The book's take on scripture balances the sublime and the ridiculous, and it rings true. Eve, in her first line of dialog, tells God that "Adam is a nimrod," but Goldstein's description of the original-sin-inducing fruit incident is moving and beautiful. Many of the stories focus on family, specifically siblings. Cain and Abel, Jacob and Esau, Jonah and his brother Vito (no, Vito does not make an appearance in the original) struggle with each other and with God, though whenever the weight of these fragile relationships gets too heavy, Goldstein throws in some slapstick. Adam sculpts a giraffe from the animal's own poo. An angel sucker-punches Jacob in the throat. The contractor of the Tower of Babel is cursed by only being able to speak Pig Latin; at the tale's climax, he sighs, "Od-gay, ou-yay in-way."
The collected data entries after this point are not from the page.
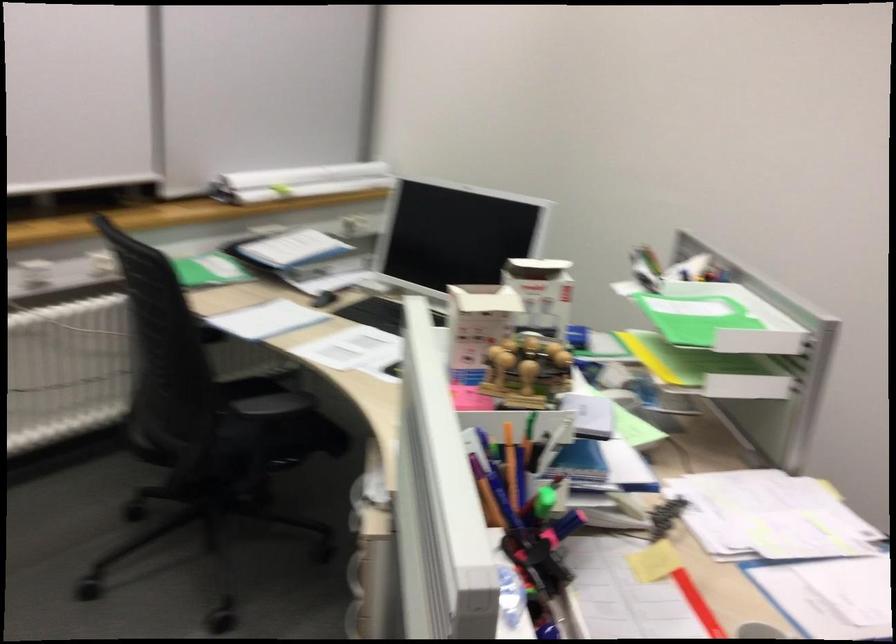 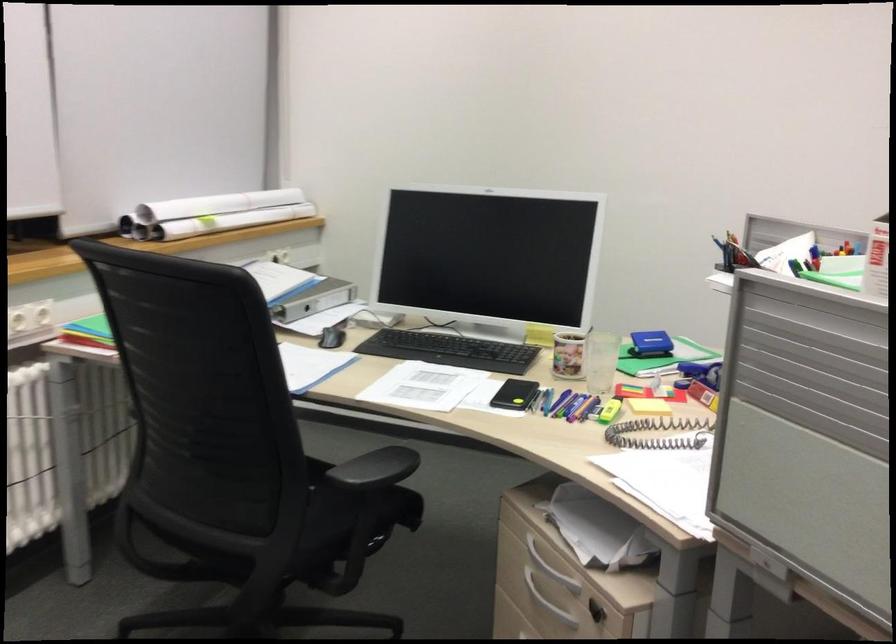 Find the pixel in the second image that matches pixel 357 506 in the first image.

(550, 567) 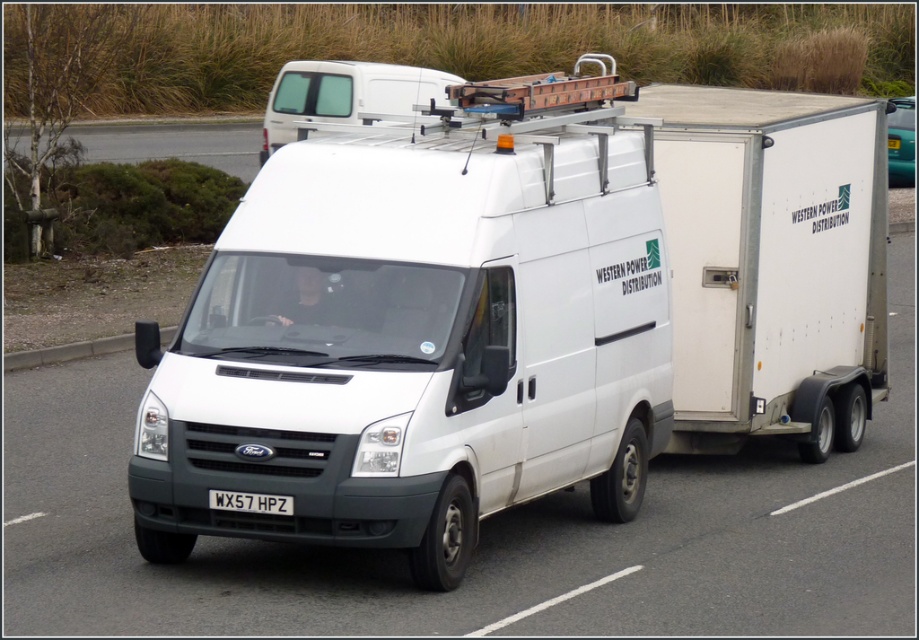 Question: Considering the real-world distances, which object is farthest from the white matte van at upper center?

Choices:
 (A) white matte trailer truck at center
 (B) asphalt road at upper center
 (C) white matte van at center
 (D) white plastic license plate at center

Answer: (D)

Question: Considering the real-world distances, which object is closest to the asphalt road at upper center?

Choices:
 (A) white matte trailer truck at center
 (B) white matte van at center
 (C) white matte van at upper center

Answer: (C)

Question: Can you confirm if white matte trailer truck at center is wider than white matte van at upper center?

Choices:
 (A) yes
 (B) no

Answer: (B)

Question: Can you confirm if white matte trailer truck at center is bigger than white matte van at upper center?

Choices:
 (A) yes
 (B) no

Answer: (B)

Question: Is white matte van at center to the left of white matte van at upper center from the viewer's perspective?

Choices:
 (A) no
 (B) yes

Answer: (A)

Question: Which point is closer to the camera taking this photo?

Choices:
 (A) (219, 124)
 (B) (546, 426)
 (C) (264, 509)

Answer: (C) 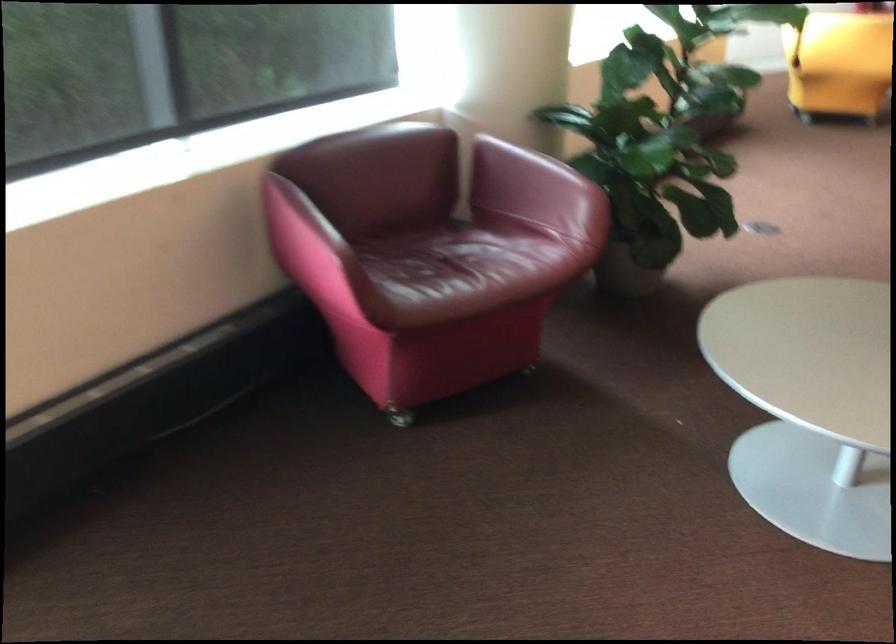 Where is `pink chair sitting surface`? pink chair sitting surface is located at coordinates (466, 266). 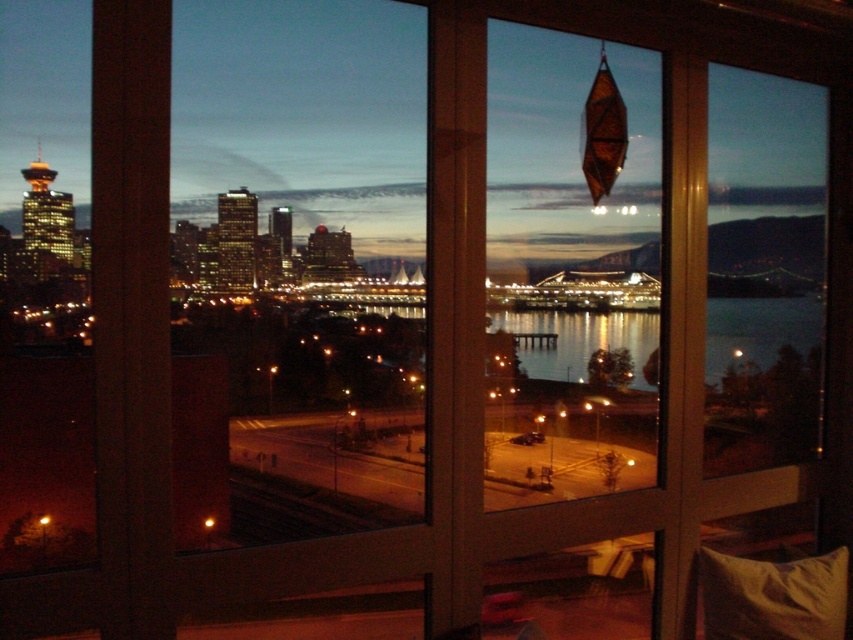 You are sitting in the room and want to reach both the reflective glass water at center and the soft beige pillow at lower right. Which object is easier to grab without moving your current position?

The reflective glass water at center is closer to the viewer than the soft beige pillow at lower right, so it is easier to grab without moving.

You are sitting in a room with a large window and notice two items in your view. One is the reflective glass water at center and the other is the soft beige pillow at lower right. Which of these two items appears larger in size?

The reflective glass water at center appears larger in size than the soft beige pillow at lower right.

You are standing in the room looking out the window. There is a point marked at coordinates (767, 348) on the window. If you want to touch this point with a 3.5 meter long pole, will the pole be long enough?

The point at (767, 348) is 3.02 meters away from the viewer. Since the pole is 3.5 meters long, which is longer than the distance, the pole will be long enough to reach the point. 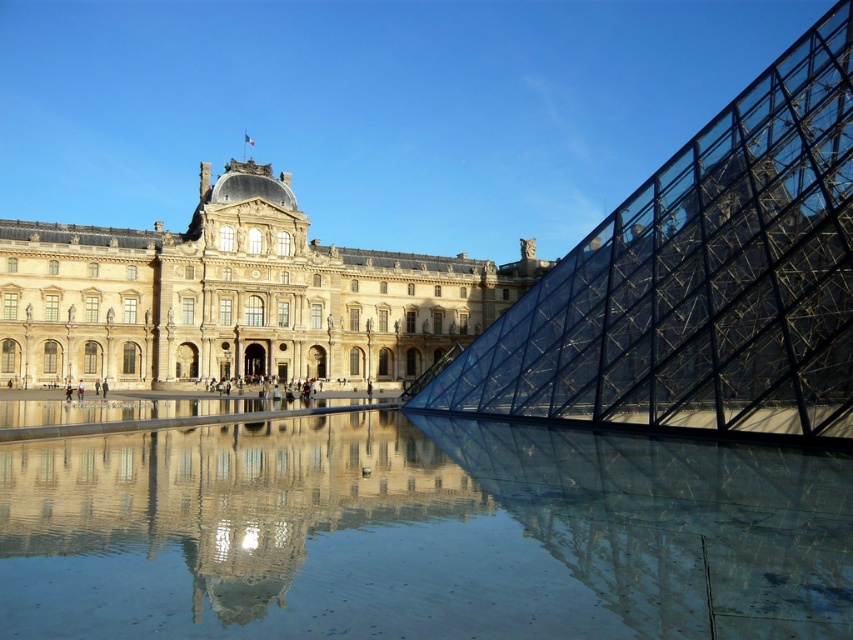 Which is more to the left, transparent glass water at center or beige stone palace at center?

Positioned to the left is beige stone palace at center.

Can you confirm if transparent glass water at center is shorter than beige stone palace at center?

Indeed, transparent glass water at center has a lesser height compared to beige stone palace at center.

Locate an element on the screen. The width and height of the screenshot is (853, 640). transparent glass water at center is located at coordinates (421, 532).

Where is `transparent glass water at center`? The height and width of the screenshot is (640, 853). transparent glass water at center is located at coordinates (421, 532). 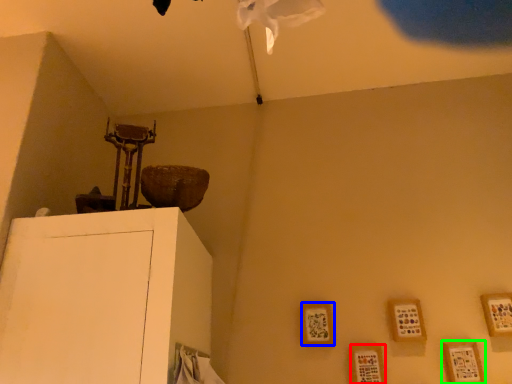 Question: Based on their relative distances, which object is nearer to picture frame (highlighted by a red box)? Choose from picture frame (highlighted by a blue box) and picture frame (highlighted by a green box).

Choices:
 (A) picture frame
 (B) picture frame

Answer: (A) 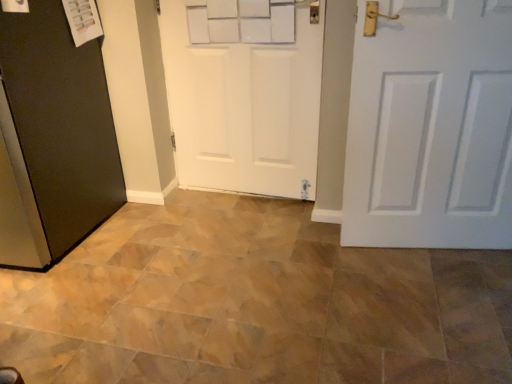 Find the location of a particular element. vacant area to the left of white matte door at center, positioned as the second door in left-to-right order is located at coordinates (168, 211). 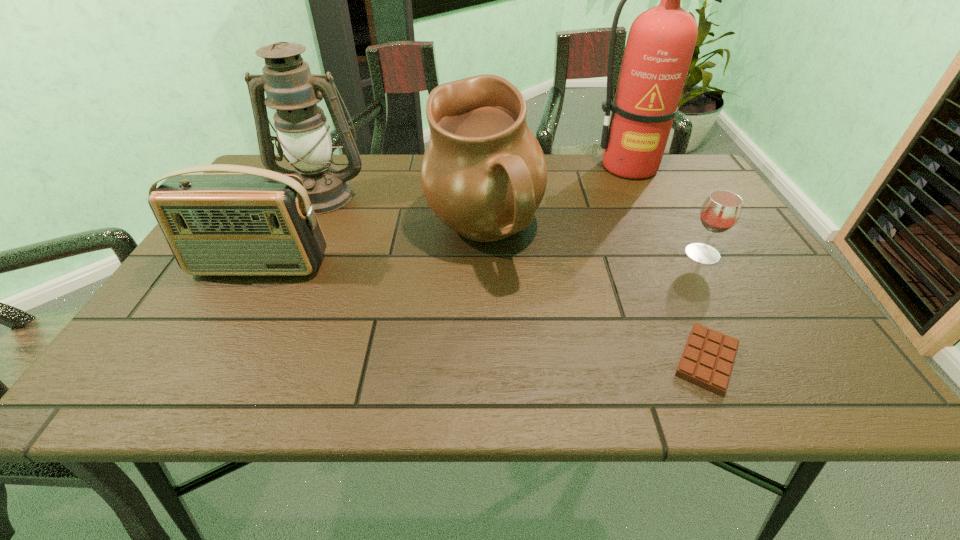 This screenshot has width=960, height=540. I want to click on the tallest object, so click(x=661, y=41).

Locate an element on the screen. This screenshot has height=540, width=960. oil lamp is located at coordinates (303, 135).

At what (x,y) coordinates should I click in order to perform the action: click on the third object from left to right. Please return your answer as a coordinate pair (x, y). Looking at the image, I should click on (484, 174).

Locate an element on the screen. The width and height of the screenshot is (960, 540). cream pitcher is located at coordinates (484, 174).

Identify the location of radio receiver. (252, 222).

I want to click on the fifth tallest object, so click(x=721, y=210).

At what (x,y) coordinates should I click in order to perform the action: click on the shortest object. Please return your answer as a coordinate pair (x, y). Looking at the image, I should click on (707, 360).

The height and width of the screenshot is (540, 960). In order to click on candy bar in this screenshot , I will do `click(707, 360)`.

You are a GUI agent. You are given a task and a screenshot of the screen. Output one action in this format:
    pyautogui.click(x=<x>, y=<y>)
    Task: Click on the free space located on the side of the fire extinguisher with the nozzle and handle
    The image size is (960, 540).
    Given the screenshot: What is the action you would take?
    pyautogui.click(x=644, y=199)

What are the coordinates of `vacant space located 0.390m on the front of the oil lamp` in the screenshot? It's located at (258, 329). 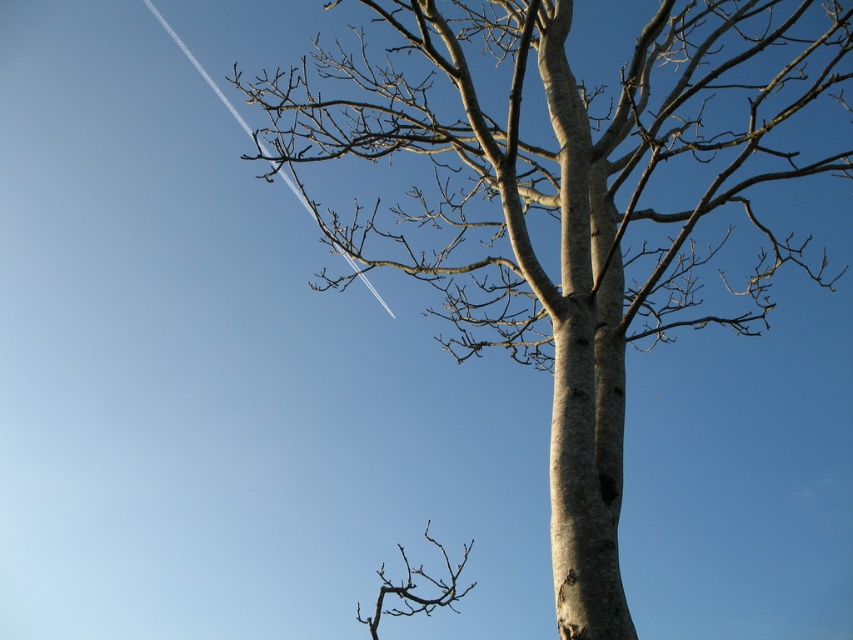 Question: Is smooth bark tree at center wider than brown rough branch at lower center?

Choices:
 (A) yes
 (B) no

Answer: (A)

Question: Which point appears farthest from the camera in this image?

Choices:
 (A) (804, 264)
 (B) (453, 564)

Answer: (B)

Question: Which of the following is the farthest from the observer?

Choices:
 (A) (474, 580)
 (B) (579, 202)

Answer: (A)

Question: Among these objects, which one is farthest from the camera?

Choices:
 (A) smooth bark tree at center
 (B) brown rough branch at lower center

Answer: (B)

Question: Where is smooth bark tree at center located in relation to brown rough branch at lower center in the image?

Choices:
 (A) below
 (B) above

Answer: (B)

Question: Is smooth bark tree at center bigger than brown rough branch at lower center?

Choices:
 (A) yes
 (B) no

Answer: (A) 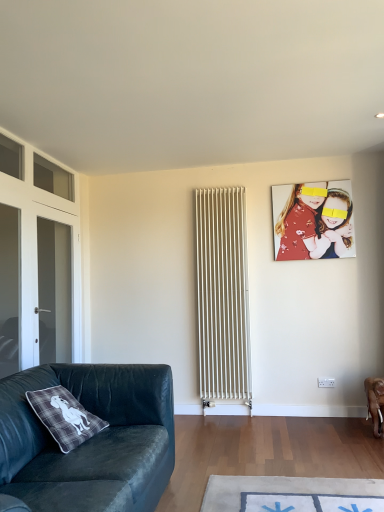 The height and width of the screenshot is (512, 384). Find the location of `vacant location below matte red shirt at upper right (from a real-world perspective)`. vacant location below matte red shirt at upper right (from a real-world perspective) is located at coordinates (317, 412).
The whole book, in a sense, follows after that line. Goldstein's longest retelling, in three parts, is the story of David, whose lifelong ambition is not to be a hero or a king, but simply a well-loved stand-up comedian (his slaying of Goliath: "The little one kills the big one. Bonk. Death. That's comedy"). Yet at the end of his life and unsuccessful comic career, David decides that nothing matters except the Lord. Life is a farce for many of the Bible characters, whose plans never pan out or are thwarted by family members and enemies, but in the end the only choice is surrender -- albeit a hilarious surrender -- to God.